● **RAW DATA**
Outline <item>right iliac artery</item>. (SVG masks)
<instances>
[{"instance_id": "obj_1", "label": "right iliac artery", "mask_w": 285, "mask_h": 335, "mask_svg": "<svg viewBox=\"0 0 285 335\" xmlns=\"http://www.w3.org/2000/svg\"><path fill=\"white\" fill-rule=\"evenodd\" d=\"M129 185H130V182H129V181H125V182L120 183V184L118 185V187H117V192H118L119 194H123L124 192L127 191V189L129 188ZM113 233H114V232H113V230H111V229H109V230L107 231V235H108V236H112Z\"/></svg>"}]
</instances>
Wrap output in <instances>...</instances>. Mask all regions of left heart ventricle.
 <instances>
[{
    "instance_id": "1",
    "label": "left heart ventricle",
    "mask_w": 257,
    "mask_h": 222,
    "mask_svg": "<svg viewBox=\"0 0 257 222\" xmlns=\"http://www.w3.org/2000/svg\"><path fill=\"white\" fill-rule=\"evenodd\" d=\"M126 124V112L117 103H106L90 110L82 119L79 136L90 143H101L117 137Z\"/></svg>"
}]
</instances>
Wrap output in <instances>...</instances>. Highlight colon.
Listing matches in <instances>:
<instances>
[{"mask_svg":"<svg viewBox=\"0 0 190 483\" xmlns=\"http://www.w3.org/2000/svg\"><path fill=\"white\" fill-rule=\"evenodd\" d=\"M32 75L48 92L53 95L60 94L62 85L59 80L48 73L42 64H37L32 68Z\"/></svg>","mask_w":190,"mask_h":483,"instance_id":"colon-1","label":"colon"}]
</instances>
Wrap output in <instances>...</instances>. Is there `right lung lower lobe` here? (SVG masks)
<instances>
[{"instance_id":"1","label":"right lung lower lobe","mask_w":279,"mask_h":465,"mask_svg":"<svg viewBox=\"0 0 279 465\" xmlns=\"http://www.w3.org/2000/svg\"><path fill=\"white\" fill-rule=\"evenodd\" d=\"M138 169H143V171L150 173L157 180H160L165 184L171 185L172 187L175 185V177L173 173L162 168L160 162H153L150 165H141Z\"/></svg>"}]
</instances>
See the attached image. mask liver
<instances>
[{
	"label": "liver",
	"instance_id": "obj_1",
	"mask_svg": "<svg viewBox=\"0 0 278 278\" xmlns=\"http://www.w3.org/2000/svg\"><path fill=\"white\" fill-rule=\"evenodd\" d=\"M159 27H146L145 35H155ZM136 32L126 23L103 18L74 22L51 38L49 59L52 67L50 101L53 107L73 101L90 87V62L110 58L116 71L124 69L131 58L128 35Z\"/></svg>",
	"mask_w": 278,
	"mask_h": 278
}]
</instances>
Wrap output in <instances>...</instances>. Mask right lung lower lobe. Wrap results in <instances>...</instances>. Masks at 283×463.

● **PROBLEM STATEMENT**
Each line from the one that holds "Wrap output in <instances>...</instances>. Mask all" to the end of the records above should be transcribed exactly, both ends included.

● **SOLUTION TO THIS EXERCISE**
Wrap output in <instances>...</instances>. Mask all regions of left heart ventricle.
 <instances>
[{
    "instance_id": "1",
    "label": "left heart ventricle",
    "mask_w": 257,
    "mask_h": 222,
    "mask_svg": "<svg viewBox=\"0 0 257 222\" xmlns=\"http://www.w3.org/2000/svg\"><path fill=\"white\" fill-rule=\"evenodd\" d=\"M126 124V112L117 103H106L90 110L82 119L79 136L90 143H101L117 137Z\"/></svg>"
}]
</instances>
Wrap output in <instances>...</instances>. Highlight colon.
Listing matches in <instances>:
<instances>
[{"mask_svg":"<svg viewBox=\"0 0 190 483\" xmlns=\"http://www.w3.org/2000/svg\"><path fill=\"white\" fill-rule=\"evenodd\" d=\"M32 75L48 92L53 95L60 94L62 85L59 80L48 73L42 64H37L32 68Z\"/></svg>","mask_w":190,"mask_h":483,"instance_id":"colon-1","label":"colon"}]
</instances>
Wrap output in <instances>...</instances>. Is there `right lung lower lobe` here? (SVG masks)
<instances>
[{"instance_id":"1","label":"right lung lower lobe","mask_w":279,"mask_h":465,"mask_svg":"<svg viewBox=\"0 0 279 465\" xmlns=\"http://www.w3.org/2000/svg\"><path fill=\"white\" fill-rule=\"evenodd\" d=\"M138 169H143V171L150 173L157 180H160L165 184L171 185L172 187L175 185V177L173 173L162 168L160 162H153L150 165H141Z\"/></svg>"}]
</instances>
See the attached image. mask liver
<instances>
[{
	"label": "liver",
	"instance_id": "obj_1",
	"mask_svg": "<svg viewBox=\"0 0 278 278\" xmlns=\"http://www.w3.org/2000/svg\"><path fill=\"white\" fill-rule=\"evenodd\" d=\"M159 27H146L145 35H155ZM136 32L126 23L103 18L74 22L51 38L49 59L52 67L50 101L53 107L73 101L90 87V62L110 58L116 71L124 69L131 58L128 35Z\"/></svg>",
	"mask_w": 278,
	"mask_h": 278
}]
</instances>
Wrap output in <instances>...</instances>. Mask right lung lower lobe. Wrap results in <instances>...</instances>. Masks at 283×463.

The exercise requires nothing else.